How are methi theplas typically served?
The best part of methi thepla is that it does not require any additional sides like curries or sabzi. It can be served as it is or you may be served with sides like chutney powder, raita salad, or spicy chutney.
What is the origin of methi theplas?
It is believed to be originated in western India, particularly from Gujarat. It is often served for breakfast or as a snack with a choice of simple condiments. It is also a popular roti in other western states like Maharashtra and Rajasthan.
What is the texture and taste of methi theplas?
It has a similar texture to chapathi with dense layers of flour and leaves. It can be crispy at the outer layer and soft and chewy inside. Also, it may be slightly bitter in taste due to fenugreek leaves.
Can methi theplas be made gluten-free?
Yes it can be made gluten-free by skipping wheat flour and using besan or rice flour. You may also use other types of gluten-free flour as a replacement for wheat flour.
Are there any variations of methi theplas?
Yes it is a versatile dish and it can be varied as per individual taste and preference. Particularly, you may add different types of grated vegetables like carrots, beans, zucchini, and spinach leaves.

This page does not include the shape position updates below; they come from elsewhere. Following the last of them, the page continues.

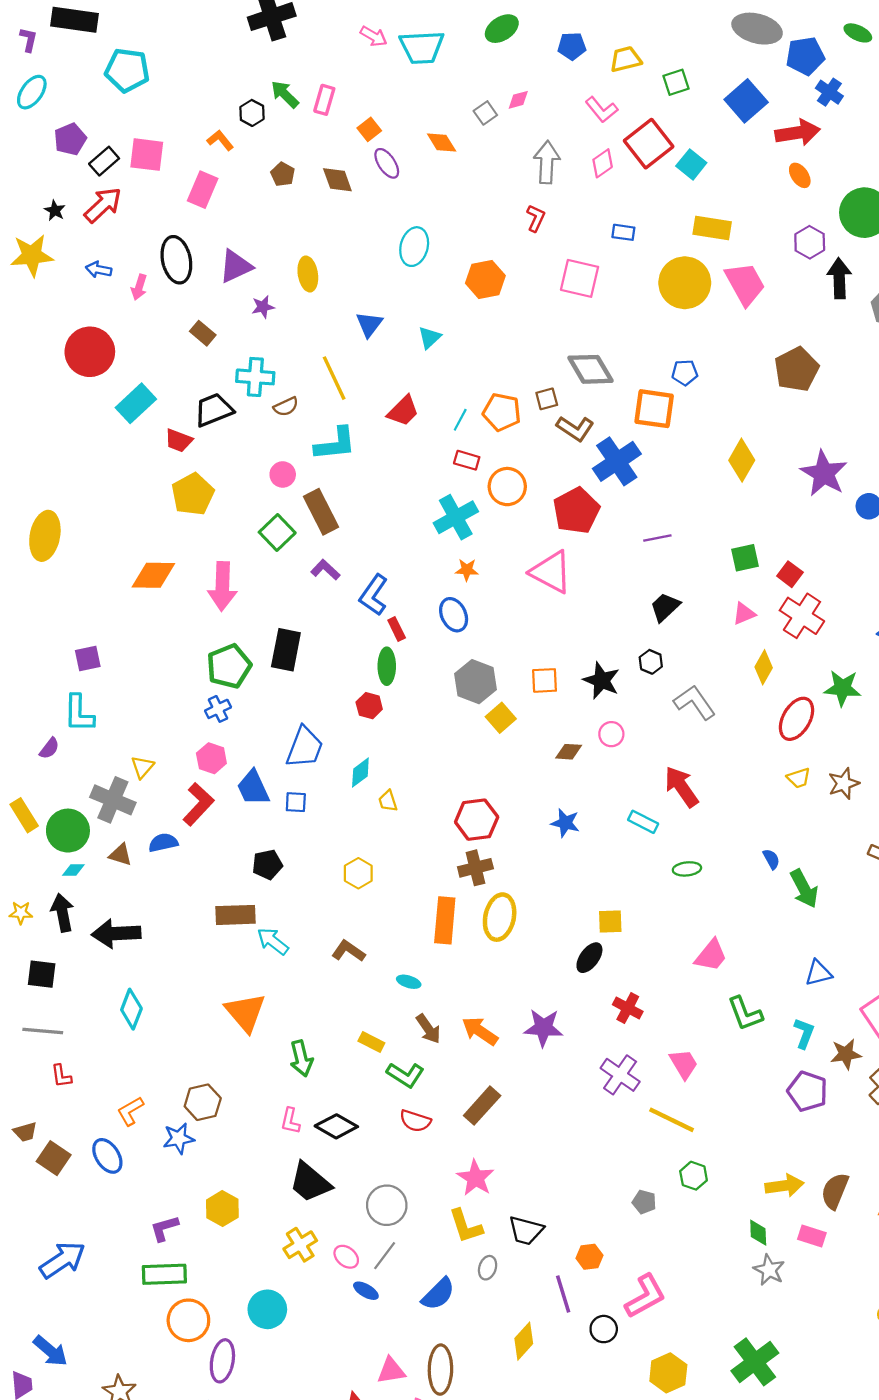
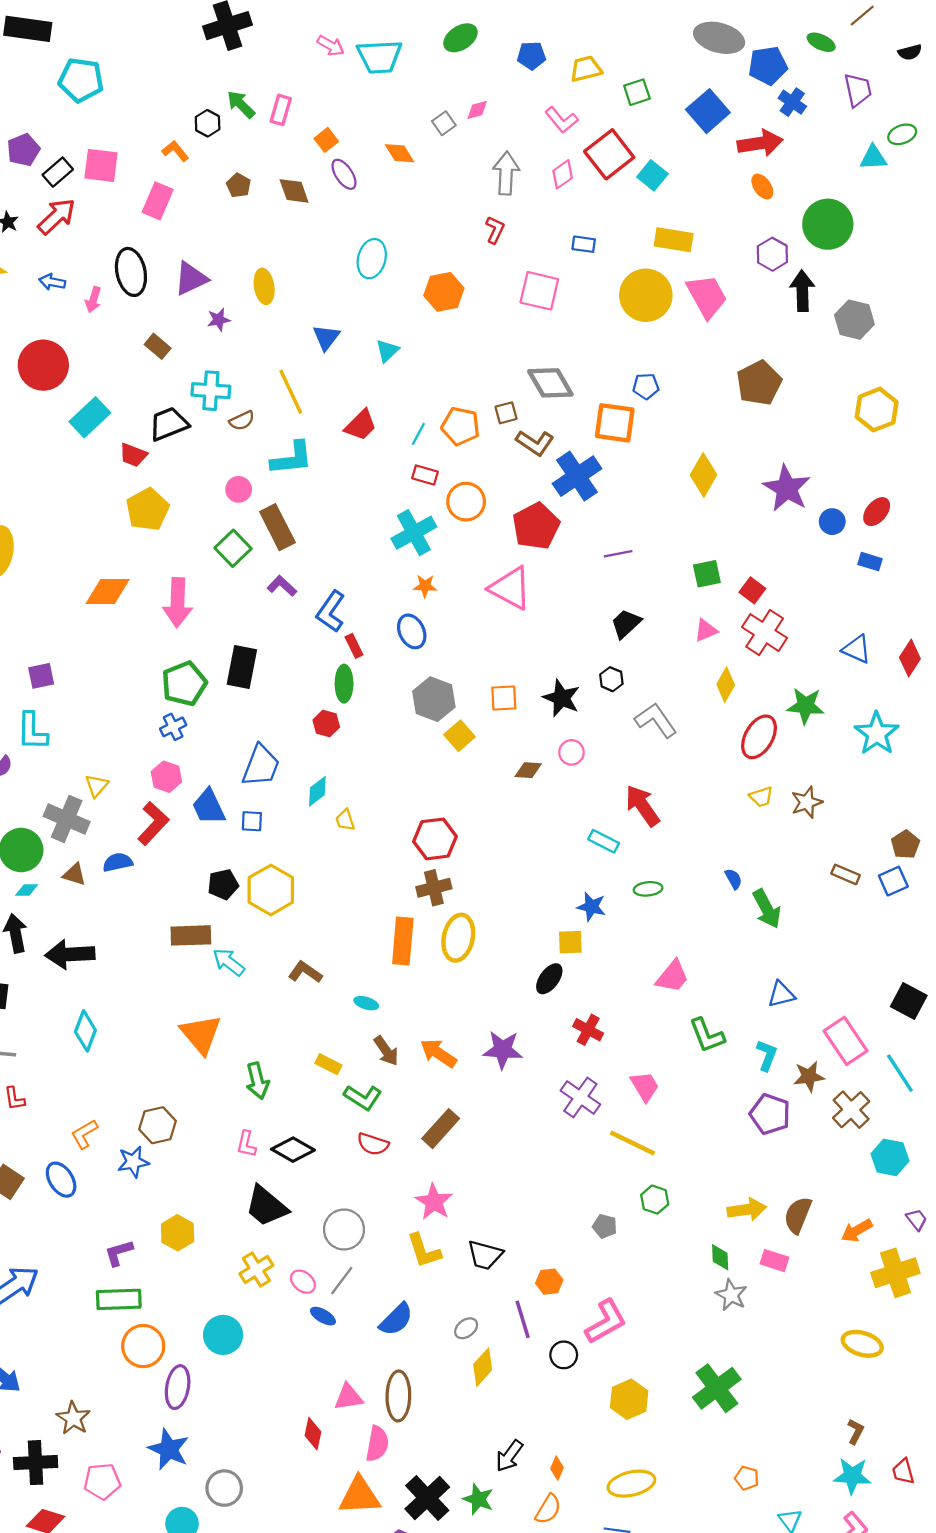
blue star: (565, 823) -> (591, 907), moved
yellow hexagon: (358, 873) -> (271, 890), moved, size x1.6
gray ellipse: (488, 1268) -> (466, 1328), moved, turned 35

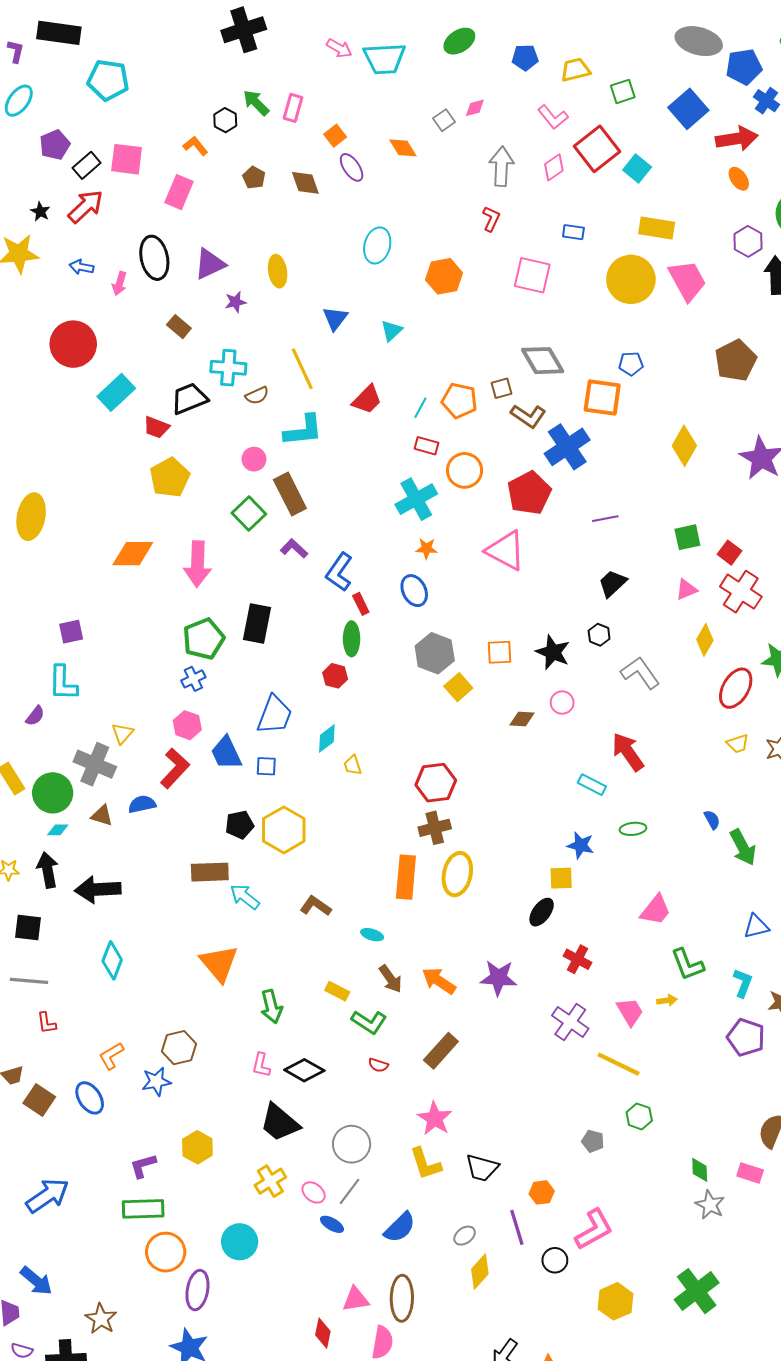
red semicircle: (373, 1144) -> (378, 1065), size x0.7
yellow arrow: (747, 1210) -> (667, 1000), moved, size x0.6

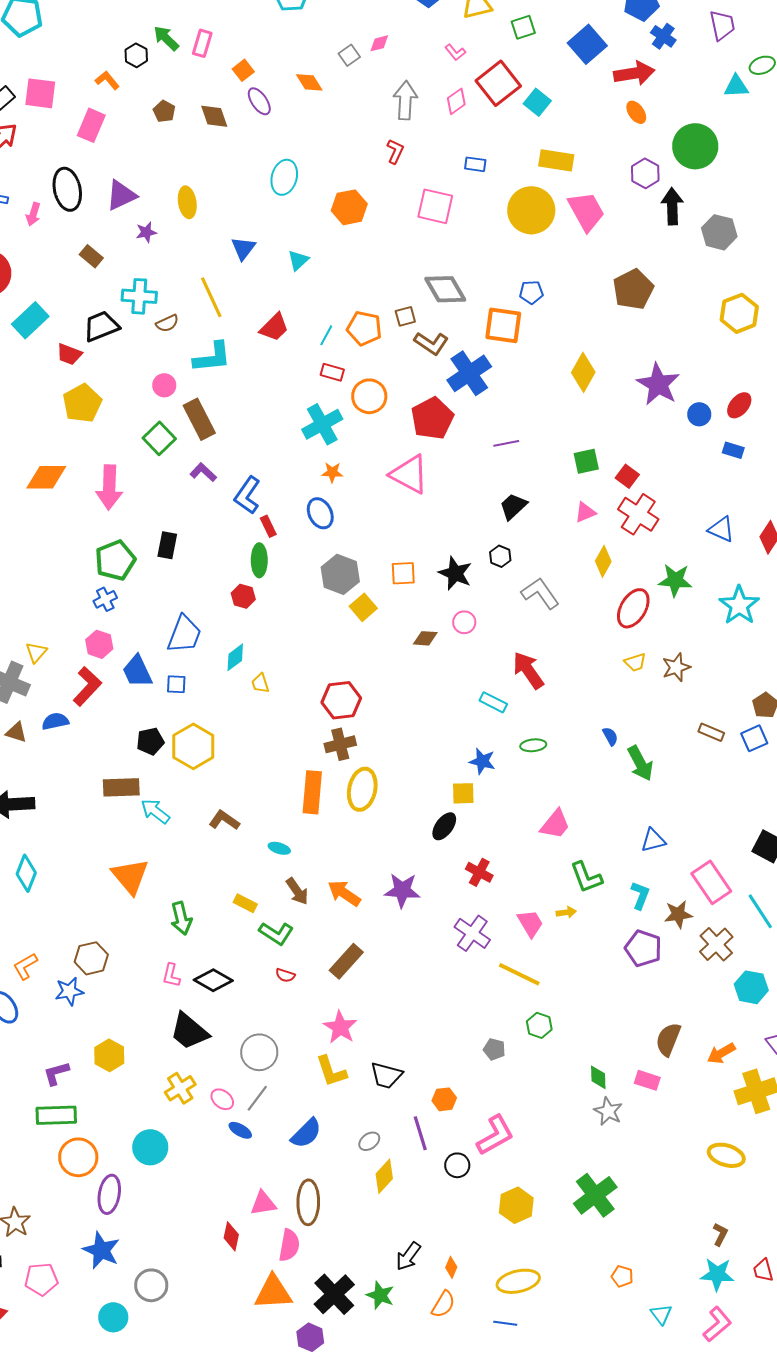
pink L-shape: (553, 117) -> (455, 52), size x0.7
black rectangle: (257, 623) -> (167, 545), size x0.7

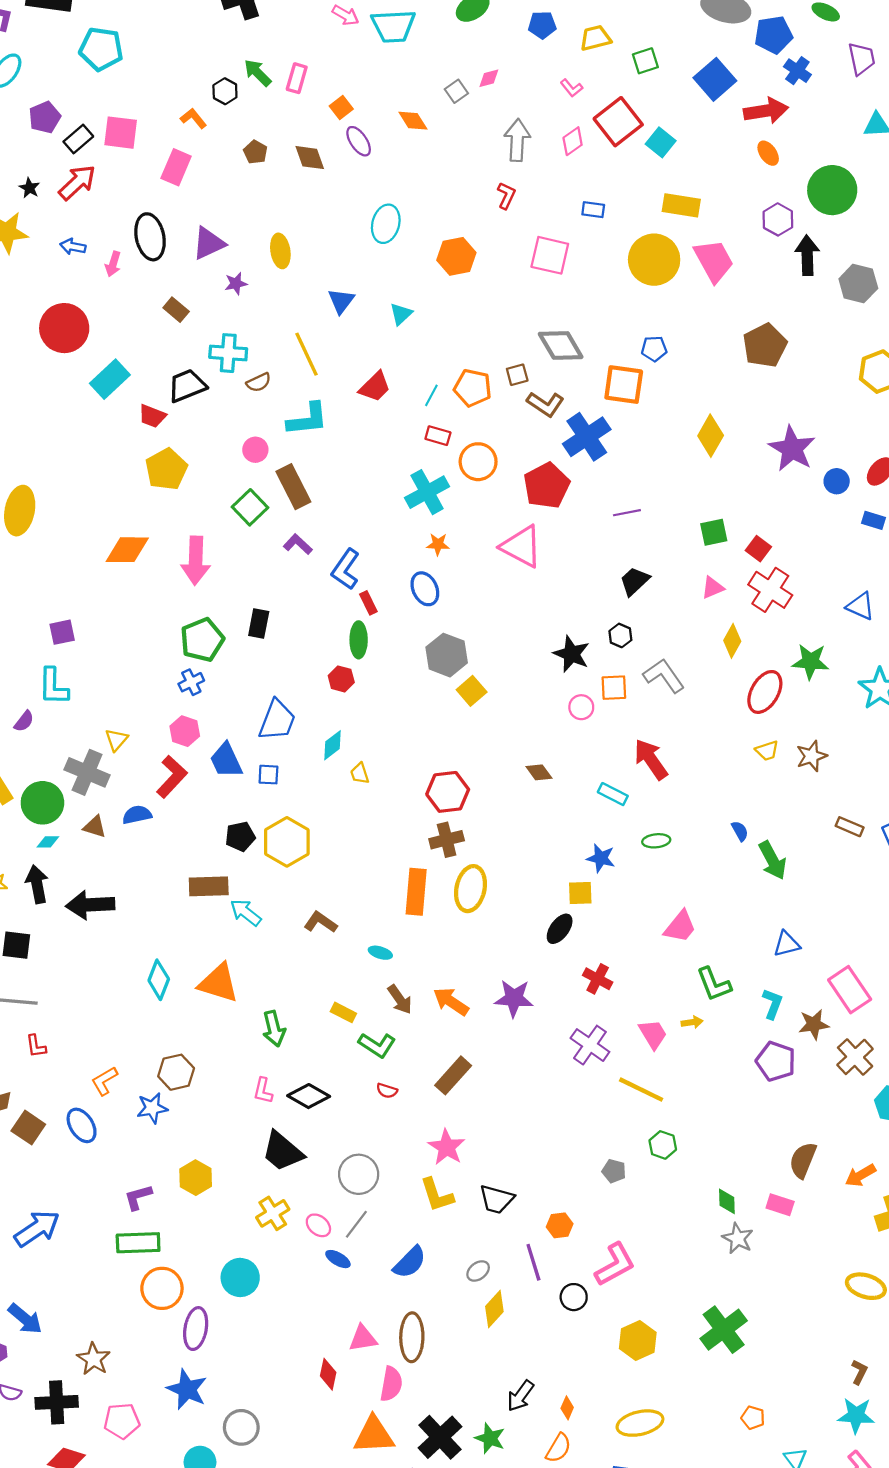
orange square: (403, 573) -> (614, 688), moved
brown diamond: (425, 638) -> (539, 772), moved, turned 50
cyan diamond: (26, 873) -> (159, 980), moved
orange triangle: (130, 876) -> (218, 983), turned -33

Can methi theplas be made vegan?
Yes it can be made vegan by replacing or skipping yoghurt while preparing the dough. You may use plant-based yogurt or totally skip it. Note that adding yogurt helps to make it soft and rich.
What is the best way to reheat methi theplas?
The best way to reheat methi thepla is to use pan. You may either fold it in a triangular shape before heating it. The other quick way is to reheat using a microwave oven.